• YOUR OBJECTIVE
Report every line from the following entries that contains the string "Política".

Page-level text extractions:
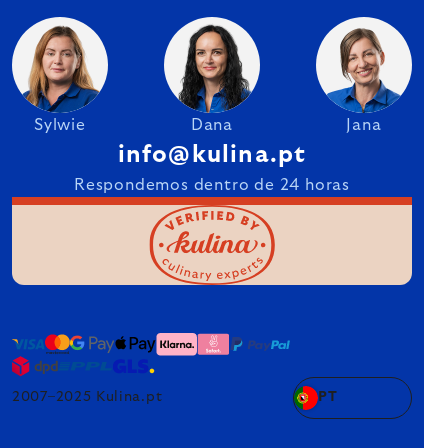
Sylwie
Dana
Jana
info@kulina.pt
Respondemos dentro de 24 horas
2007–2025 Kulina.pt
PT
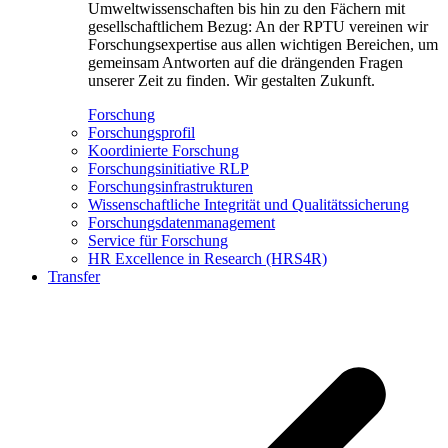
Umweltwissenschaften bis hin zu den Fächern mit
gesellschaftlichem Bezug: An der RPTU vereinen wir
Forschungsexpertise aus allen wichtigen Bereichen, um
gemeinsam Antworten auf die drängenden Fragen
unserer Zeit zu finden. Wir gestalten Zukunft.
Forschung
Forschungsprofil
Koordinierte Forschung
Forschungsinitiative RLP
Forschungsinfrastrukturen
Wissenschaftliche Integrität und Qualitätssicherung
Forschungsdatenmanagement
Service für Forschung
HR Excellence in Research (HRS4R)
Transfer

==

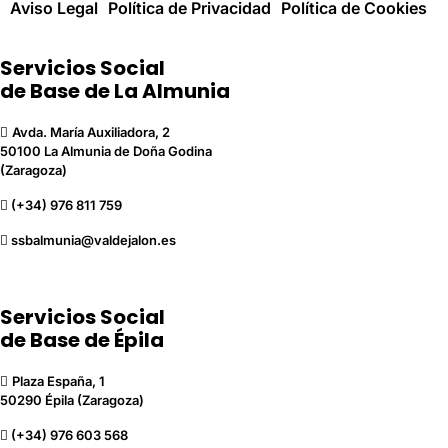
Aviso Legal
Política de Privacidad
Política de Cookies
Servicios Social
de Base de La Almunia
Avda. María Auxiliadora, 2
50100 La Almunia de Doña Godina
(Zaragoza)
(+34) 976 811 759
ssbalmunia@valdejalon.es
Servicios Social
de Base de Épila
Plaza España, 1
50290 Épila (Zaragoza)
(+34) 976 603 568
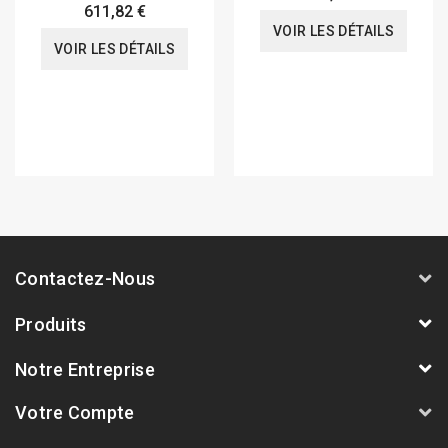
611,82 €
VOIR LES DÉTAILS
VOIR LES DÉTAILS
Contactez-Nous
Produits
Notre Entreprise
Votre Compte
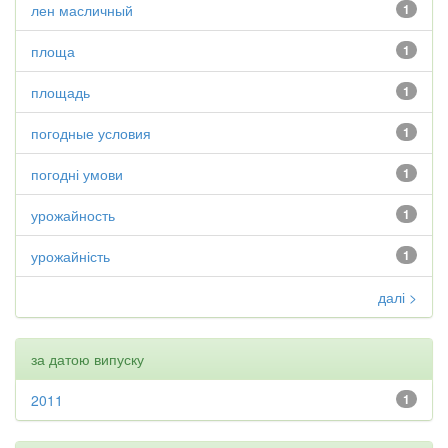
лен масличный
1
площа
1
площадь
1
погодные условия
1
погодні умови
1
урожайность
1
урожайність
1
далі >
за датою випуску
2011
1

• OUTPUT FOR THIS TASK
Política de Privacidad
Política de Cookies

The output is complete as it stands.